The primary aim was to test for associations between ECG variables and two different 3-month outcome measures: 1) GOS as a categorical outcome (1−5) and 2) mortality (GOS 5 vs.GOS 1−4). Pre-study assumptions included a 10% overall study mortality, a 15% incidence of preoperative ECG abnormalities, and a 2.4-fold increased risk of all-cause mortality in patients with preoperative ST/T wave abnormalities.3 Based on these pre-study assumptions, and an 80% power to detect a difference in all-cause mortality between groups (with ST/T abnormalities vs. without ST/T abnormalities), the investigators determined a sample size of 573 ECGs would be required to obtain a statistically significant result (alpha = 0.05). The study enrollment of 588 patients met this criterion.
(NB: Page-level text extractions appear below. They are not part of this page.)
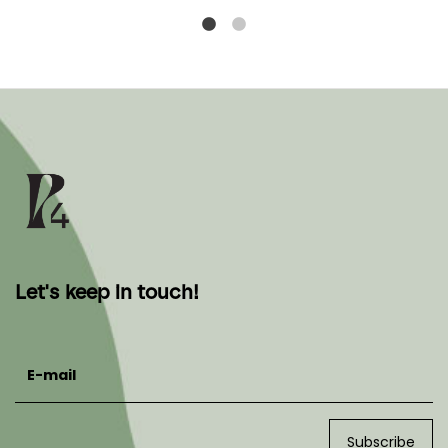
Let's keep in touch!
E-mail
Subscribe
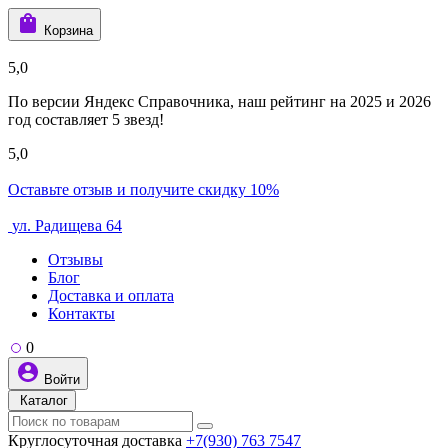
Корзина
5,0
По версии Яндекс Справочника, наш рейтинг на 2025 и 2026
год составляет 5 звезд!
5,0
Оставьте отзыв и получите скидку 10%
ул. Радищева 64
Отзывы
Блог
Доставка и оплата
Контакты
0
Войти
Каталог
Круглосуточная доставка
+7(930) 763 7547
For the primary study analysis, the step one models quantified the univariate associations between the ECG variables and the two outcome measures (GOS 1−5, mortality) using Fisher's exact (FE) test, analysis of variance (AOV), and t-tests (TT), as determined by the nature of each variable. Each of the seven morphologic ECG abnormalities was treated as a dichotomous variable (present or absent). The rate corrected QT interval (QTC) was used as a continuous variable. Because the relationship between heart rate and the outcomes was observed to be non-linear by visual inspection and logistic modeling, the ventricular rate was divided into four quartiles (≤60 bpm, 61−70, 71−80, 81−138) and treated as a categorical predictor variable.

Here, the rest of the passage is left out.